Records drawn from a dataset
##########

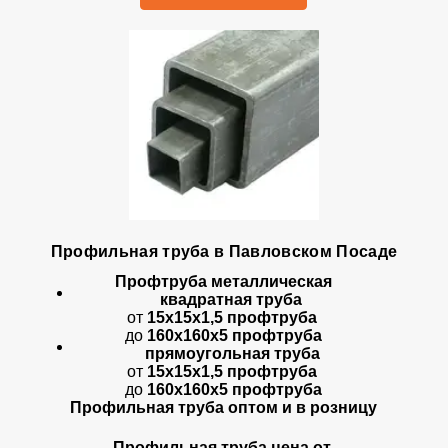
Профильная труба в Павловском Посаде
Профтруба металлическая
квадратная труба
от
15х15х1,5 профтруба
до
160х160х5 профтруба
прямоугольная труба
от
15х15х1,5 профтруба
до
160х160х5 профтруба
Профильная труба оптом и в розницу
Профильная труба цена от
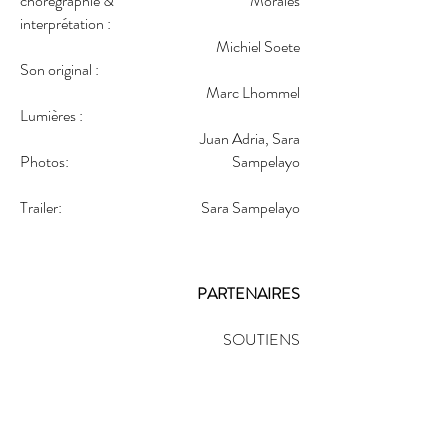
chorégraphie &
Morales
interprétation :
Michiel Soete
Son original :
Marc Lhommel
Lumières :
Juan Adria, Sara
Photos:
Sampelayo
Trailer:
Sara Sampelayo
PARTENAIRES
SOUTIENS
Fédération Wallonie Bruxelles, Service de la
danse Wallonie-Bruxelles International (WBI)
Sacd, Wallonie-Bruxelles Théâtre Danse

##########

▶ **EXERCISE BRIEF**:
Please print each entry exactly as it stands, without the pictures.

▶ **COMPLETED EXERCISE**:
Профильная труба в Павловском Посаде
Профтруба металлическая
квадратная труба
от
15х15х1,5 профтруба
до
160х160х5 профтруба
прямоугольная труба
от
15х15х1,5 профтруба
до
160х160х5 профтруба
Профильная труба оптом и в розницу
Профильная труба цена от
chorégraphie &
Morales
interprétation :
Michiel Soete
Son original :
Marc Lhommel
Lumières :
Juan Adria, Sara
Photos:
Sampelayo
Trailer:
Sara Sampelayo
PARTENAIRES
SOUTIENS
Fédération Wallonie Bruxelles, Service de la
danse Wallonie-Bruxelles International (WBI)
Sacd, Wallonie-Bruxelles Théâtre Danse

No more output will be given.